I can't believe I missed the closets. I must see it again.

1:05 AM  
Blogger Bobby said...

These men are not "gay"...they are homosexual. Gay is a culture where as homosexual is same sex attraction. This is NOT a gay film.

Thanks.

2:58 PM  
Blogger zoe p. said...

the distinction between gay as a cultural identity and homosexual as in sex acts is a little muddled in mendelsohn's argument, especially in my excerpts.

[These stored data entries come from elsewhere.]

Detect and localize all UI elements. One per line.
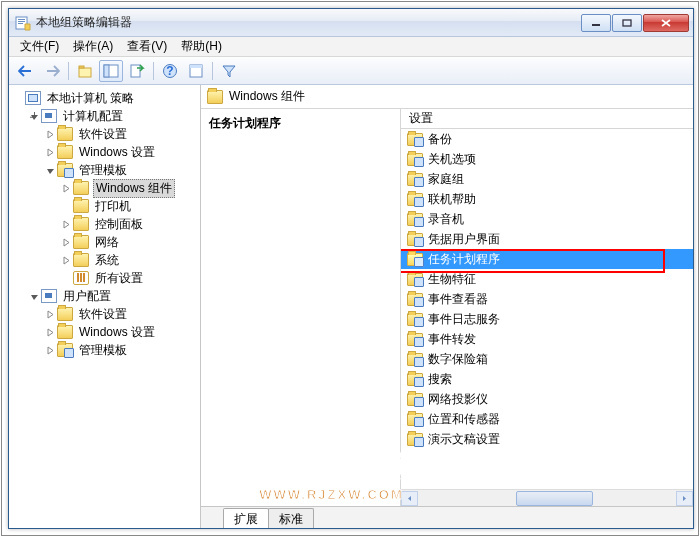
filter-button[interactable] [217, 60, 241, 82]
settings-row[interactable]: 演示文稿设置 [401, 429, 693, 449]
nav-back-button[interactable] [14, 60, 38, 82]
folder-setting-icon [407, 313, 423, 326]
settings-row[interactable]: 任务计划程序 [401, 249, 693, 269]
properties-button[interactable] [184, 60, 208, 82]
tree-software-settings[interactable]: 软件设置 [11, 125, 198, 143]
svg-rect-2 [18, 21, 25, 22]
folder-setting-icon [407, 393, 423, 406]
settings-row[interactable]: 搜索 [401, 369, 693, 389]
settings-row-label: 联机帮助 [428, 191, 476, 208]
show-hide-tree-button[interactable] [99, 60, 123, 82]
expand-icon[interactable] [59, 235, 73, 249]
settings-row-label: 位置和传感器 [428, 411, 500, 428]
folder-icon [73, 217, 89, 231]
settings-row[interactable]: 位置和传感器 [401, 409, 693, 429]
tab-standard[interactable]: 标准 [268, 508, 314, 528]
tree-network[interactable]: 网络 [11, 233, 198, 251]
column-header-setting[interactable]: 设置 [401, 109, 693, 129]
settings-row[interactable]: 网络投影仪 [401, 389, 693, 409]
settings-row[interactable]: 关机选项 [401, 149, 693, 169]
svg-rect-9 [104, 65, 109, 77]
folder-setting-icon [57, 163, 73, 177]
collapse-icon[interactable] [27, 109, 41, 123]
tree-root[interactable]: 本地计算机 策略 [11, 89, 198, 107]
folder-open-icon [207, 90, 223, 104]
tree-windows-settings[interactable]: Windows 设置 [11, 143, 198, 161]
settings-row[interactable]: 数字保险箱 [401, 349, 693, 369]
horizontal-scrollbar[interactable] [401, 489, 693, 506]
expand-icon[interactable] [59, 217, 73, 231]
tree-computer-config[interactable]: 计算机配置 [11, 107, 198, 125]
collapse-icon[interactable] [27, 289, 41, 303]
folder-setting-icon [57, 343, 73, 357]
tab-extended[interactable]: 扩展 [223, 508, 269, 528]
folder-setting-icon [407, 213, 423, 226]
menu-help[interactable]: 帮助(H) [174, 36, 229, 57]
expand-icon[interactable] [59, 253, 73, 267]
settings-row-label: 关机选项 [428, 151, 476, 168]
maximize-button[interactable] [612, 14, 642, 32]
tree-admin-templates[interactable]: 管理模板 [11, 161, 198, 179]
scroll-right-icon[interactable] [676, 491, 693, 506]
settings-row[interactable]: 凭据用户界面 [401, 229, 693, 249]
tree-printers[interactable]: 打印机 [11, 197, 198, 215]
details-panel: Windows 组件 任务计划程序 设置 备份关机选项家庭组联机帮助录音机凭据用… [201, 85, 693, 528]
settings-row-label: 家庭组 [428, 171, 464, 188]
settings-row[interactable]: 录音机 [401, 209, 693, 229]
selected-item-heading: 任务计划程序 [209, 115, 392, 132]
minimize-button[interactable] [581, 14, 611, 32]
menu-view[interactable]: 查看(V) [120, 36, 174, 57]
up-level-button[interactable] [73, 60, 97, 82]
menu-bar: 文件(F) 操作(A) 查看(V) 帮助(H) [9, 37, 693, 57]
settings-row[interactable]: 备份 [401, 129, 693, 149]
tree-windows-components[interactable]: Windows 组件 [11, 179, 198, 197]
folder-setting-icon [407, 373, 423, 386]
expand-icon[interactable] [59, 181, 73, 195]
expand-icon[interactable] [43, 325, 57, 339]
scroll-thumb[interactable] [516, 491, 593, 506]
all-settings-icon [73, 271, 89, 285]
export-list-button[interactable] [125, 60, 149, 82]
close-button[interactable] [643, 14, 689, 32]
tree-control-panel[interactable]: 控制面板 [11, 215, 198, 233]
settings-row[interactable]: 事件查看器 [401, 289, 693, 309]
folder-setting-icon [407, 293, 423, 306]
settings-panel: 设置 备份关机选项家庭组联机帮助录音机凭据用户界面任务计划程序生物特征事件查看器… [401, 109, 693, 506]
settings-row[interactable]: 事件转发 [401, 329, 693, 349]
breadcrumb-label: Windows 组件 [229, 88, 305, 105]
tree-u-software-settings[interactable]: 软件设置 [11, 305, 198, 323]
settings-row[interactable]: 事件日志服务 [401, 309, 693, 329]
settings-row-label: 备份 [428, 131, 452, 148]
help-button[interactable]: ? [158, 60, 182, 82]
tree-system[interactable]: 系统 [11, 251, 198, 269]
folder-setting-icon [407, 153, 423, 166]
settings-row[interactable]: 生物特征 [401, 269, 693, 289]
expand-icon[interactable] [43, 145, 57, 159]
folder-setting-icon [407, 433, 423, 446]
title-bar[interactable]: 本地组策略编辑器 [9, 9, 693, 37]
collapse-icon[interactable] [43, 163, 57, 177]
folder-icon [57, 145, 73, 159]
tree-user-config[interactable]: 用户配置 [11, 287, 198, 305]
menu-action[interactable]: 操作(A) [66, 36, 120, 57]
user-config-icon [41, 289, 57, 303]
expand-icon[interactable] [43, 343, 57, 357]
tree-panel[interactable]: 本地计算机 策略 计算机配置 软件设置 Windows 设置 管理模板 Wind… [9, 85, 201, 528]
folder-icon [73, 199, 89, 213]
tree-u-admin-templates[interactable]: 管理模板 [11, 341, 198, 359]
settings-row[interactable]: 联机帮助 [401, 189, 693, 209]
app-window: 本地组策略编辑器 文件(F) 操作(A) 查看(V) 帮助(H) ? 本地计算机… [8, 8, 694, 529]
expand-icon[interactable] [43, 307, 57, 321]
folder-setting-icon [407, 133, 423, 146]
nav-forward-button[interactable] [40, 60, 64, 82]
settings-row[interactable]: 家庭组 [401, 169, 693, 189]
tree-u-windows-settings[interactable]: Windows 设置 [11, 323, 198, 341]
tree-all-settings[interactable]: 所有设置 [11, 269, 198, 287]
settings-list[interactable]: 备份关机选项家庭组联机帮助录音机凭据用户界面任务计划程序生物特征事件查看器事件日… [401, 129, 693, 489]
svg-rect-7 [79, 66, 84, 68]
app-icon [15, 15, 31, 31]
menu-file[interactable]: 文件(F) [13, 36, 66, 57]
scroll-left-icon[interactable] [401, 491, 418, 506]
expand-icon[interactable] [43, 127, 57, 141]
folder-icon [73, 235, 89, 249]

i've been arguing, in the course of my 5 brokeback mountain posts, i think, that the film is about contemporary gay identity as a political identity . . . so we might not agree about that interpretation of the film, ever . . .

but more later . . .

4:44 PM  
Blogger juniper pearl said...

oh, finally, i can stop figuring out how to say what i want to say about this movie and just point people toward this. what a sincere, eloquent, mature, humanistic review. thank you for presenting it to us, zp.

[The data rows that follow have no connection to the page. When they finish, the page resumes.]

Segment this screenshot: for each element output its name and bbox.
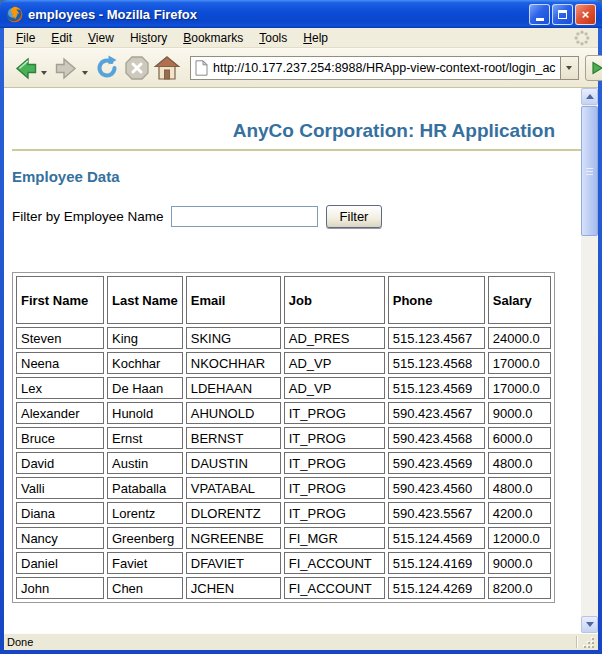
window-title: employees - Mozilla Firefox	[28, 7, 197, 22]
table-cell: 17000.0	[488, 377, 551, 399]
column-header: Phone	[388, 276, 485, 324]
scrollbar-track[interactable]	[581, 236, 598, 616]
throbber-icon	[574, 30, 590, 46]
url-input[interactable]: http://10.177.237.254:8988/HRApp-view-co…	[190, 56, 561, 80]
stop-button[interactable]	[122, 53, 152, 83]
forward-button[interactable]	[51, 53, 92, 84]
scroll-up-icon	[586, 94, 594, 99]
table-cell: IT_PROG	[284, 402, 385, 424]
table-row: ValliPataballaVPATABALIT_PROG590.423.456…	[16, 477, 551, 499]
table-cell: 590.423.5567	[388, 502, 485, 524]
statusbar: Done	[4, 633, 598, 650]
filter-button[interactable]: Filter	[326, 205, 383, 228]
menu-history[interactable]: History	[122, 29, 175, 47]
scroll-down-icon	[586, 622, 594, 627]
table-cell: Faviet	[107, 552, 183, 574]
page-icon	[195, 60, 208, 76]
table-cell: FI_ACCOUNT	[284, 552, 385, 574]
table-row: JohnChenJCHENFI_ACCOUNT515.124.42698200.…	[16, 577, 551, 599]
status-text: Done	[7, 636, 33, 648]
table-cell: 8200.0	[488, 577, 551, 599]
table-row: BruceErnstBERNSTIT_PROG590.423.45686000.…	[16, 427, 551, 449]
table-cell: David	[16, 452, 104, 474]
table-cell: NKOCHHAR	[186, 352, 281, 374]
menu-view[interactable]: View	[80, 29, 122, 47]
table-cell: Daniel	[16, 552, 104, 574]
table-cell: AD_VP	[284, 352, 385, 374]
menu-help[interactable]: Help	[295, 29, 336, 47]
go-button[interactable]	[585, 55, 602, 81]
table-row: DavidAustinDAUSTINIT_PROG590.423.4569480…	[16, 452, 551, 474]
menu-edit[interactable]: Edit	[43, 29, 80, 47]
status-separator	[576, 636, 577, 648]
scrollbar-thumb[interactable]	[581, 106, 598, 236]
page: AnyCo Corporation: HR Application Employ…	[4, 88, 581, 633]
page-title: AnyCo Corporation: HR Application	[12, 120, 555, 142]
resize-grip[interactable]	[581, 636, 595, 649]
back-icon	[11, 54, 40, 83]
table-cell: Neena	[16, 352, 104, 374]
table-cell: 4800.0	[488, 452, 551, 474]
url-text: http://10.177.237.254:8988/HRApp-view-co…	[213, 61, 556, 75]
titlebar[interactable]: employees - Mozilla Firefox ×	[0, 0, 602, 28]
table-cell: 590.423.4568	[388, 427, 485, 449]
table-cell: 515.123.4567	[388, 327, 485, 349]
table-cell: Diana	[16, 502, 104, 524]
table-cell: Lorentz	[107, 502, 183, 524]
table-cell: Bruce	[16, 427, 104, 449]
menu-tools[interactable]: Tools	[251, 29, 295, 47]
forward-icon	[52, 54, 81, 83]
column-header: Job	[284, 276, 385, 324]
home-icon	[153, 54, 181, 82]
reload-button[interactable]	[92, 53, 122, 83]
header-row: First NameLast NameEmailJobPhoneSalary	[16, 276, 551, 324]
table-cell: IT_PROG	[284, 477, 385, 499]
filter-input[interactable]	[171, 206, 318, 227]
menubar-items: FileEditViewHistoryBookmarksToolsHelp	[8, 29, 336, 47]
table-row: NeenaKochharNKOCHHARAD_VP515.123.4568170…	[16, 352, 551, 374]
table-cell: 4800.0	[488, 477, 551, 499]
table-row: DanielFavietDFAVIETFI_ACCOUNT515.124.416…	[16, 552, 551, 574]
table-cell: 12000.0	[488, 527, 551, 549]
table-cell: 590.423.4567	[388, 402, 485, 424]
menubar: FileEditViewHistoryBookmarksToolsHelp	[4, 28, 598, 48]
forward-dropdown-icon[interactable]	[82, 71, 88, 75]
table-cell: 590.423.4569	[388, 452, 485, 474]
table-cell: Hunold	[107, 402, 183, 424]
url-dropdown-button[interactable]	[561, 56, 579, 80]
maximize-button[interactable]	[552, 4, 573, 25]
table-cell: AD_VP	[284, 377, 385, 399]
table-cell: Valli	[16, 477, 104, 499]
browser-content: AnyCo Corporation: HR Application Employ…	[4, 88, 598, 633]
table-cell: Chen	[107, 577, 183, 599]
table-cell: LDEHAAN	[186, 377, 281, 399]
scroll-up-button[interactable]	[581, 88, 598, 105]
home-button[interactable]	[152, 53, 182, 83]
filter-label: Filter by Employee Name	[12, 209, 164, 224]
chevron-down-icon	[566, 66, 572, 70]
firefox-icon	[6, 6, 23, 23]
minimize-button[interactable]	[529, 4, 550, 25]
back-button[interactable]	[10, 53, 51, 84]
table-cell: IT_PROG	[284, 502, 385, 524]
urlbar: http://10.177.237.254:8988/HRApp-view-co…	[190, 55, 602, 81]
scroll-down-button[interactable]	[581, 616, 598, 633]
table-cell: NGREENBE	[186, 527, 281, 549]
stop-icon	[123, 54, 151, 82]
menu-file[interactable]: File	[8, 29, 43, 47]
table-cell: Austin	[107, 452, 183, 474]
table-cell: Kochhar	[107, 352, 183, 374]
table-cell: 515.123.4569	[388, 377, 485, 399]
table-cell: IT_PROG	[284, 427, 385, 449]
firefox-window: employees - Mozilla Firefox × FileEditVi…	[0, 0, 602, 654]
close-button[interactable]: ×	[575, 4, 596, 25]
table-cell: JCHEN	[186, 577, 281, 599]
menu-bookmarks[interactable]: Bookmarks	[175, 29, 251, 47]
table-cell: BERNST	[186, 427, 281, 449]
table-row: DianaLorentzDLORENTZIT_PROG590.423.55674…	[16, 502, 551, 524]
table-cell: IT_PROG	[284, 452, 385, 474]
back-dropdown-icon[interactable]	[41, 71, 47, 75]
table-cell: King	[107, 327, 183, 349]
table-cell: 6000.0	[488, 427, 551, 449]
column-header: Salary	[488, 276, 551, 324]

i don't know that the film is about political identity so much as regional identity, though the two are tough to disentangle these days. and i disagree with you, cosgrove and jeff, on i guess similarly regional grounds; the gay culture in montana is probably quite different from the more urban version that comes to mind when one hears the phrase "gay culture." i know gay boys who are just like straight boys in every way other than their sexual preference, but i doubt they'd go out of their way to make a semantic distinction. i'm having a little trouble articulating this exactly, but i feel that you're saying "gay" suggests something less respectable than "homosexual," and in my mind that's tantamount to defending the use of the word "gay" as a slur. it troubles me.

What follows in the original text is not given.